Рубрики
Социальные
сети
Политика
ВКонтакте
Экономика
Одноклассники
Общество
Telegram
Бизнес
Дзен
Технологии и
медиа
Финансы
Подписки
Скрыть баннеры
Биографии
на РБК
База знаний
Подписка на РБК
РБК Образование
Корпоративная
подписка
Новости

· · · ·

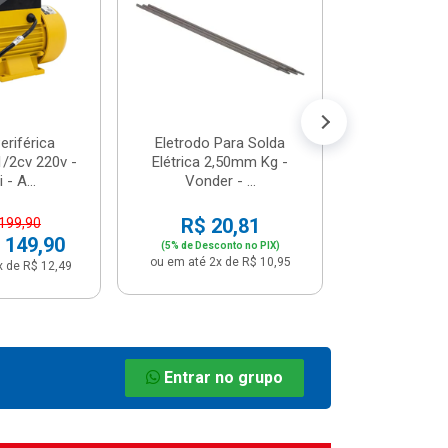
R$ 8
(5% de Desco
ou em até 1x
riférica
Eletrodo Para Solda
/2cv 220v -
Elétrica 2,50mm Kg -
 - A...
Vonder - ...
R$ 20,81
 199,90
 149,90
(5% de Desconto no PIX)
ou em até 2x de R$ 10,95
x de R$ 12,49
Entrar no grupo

· · · ·

TASK DIRECTIONS ::
In the entries above, restate word for word the lines between the one holding "(5% de Desconto no PIX)" and the one holding "Entrar no grupo", inclusive, and nothing besides.

OUTPUT ::
(5% de Desconto no PIX)
ou em até 2x de R$ 10,95
x de R$ 12,49
Entrar no grupo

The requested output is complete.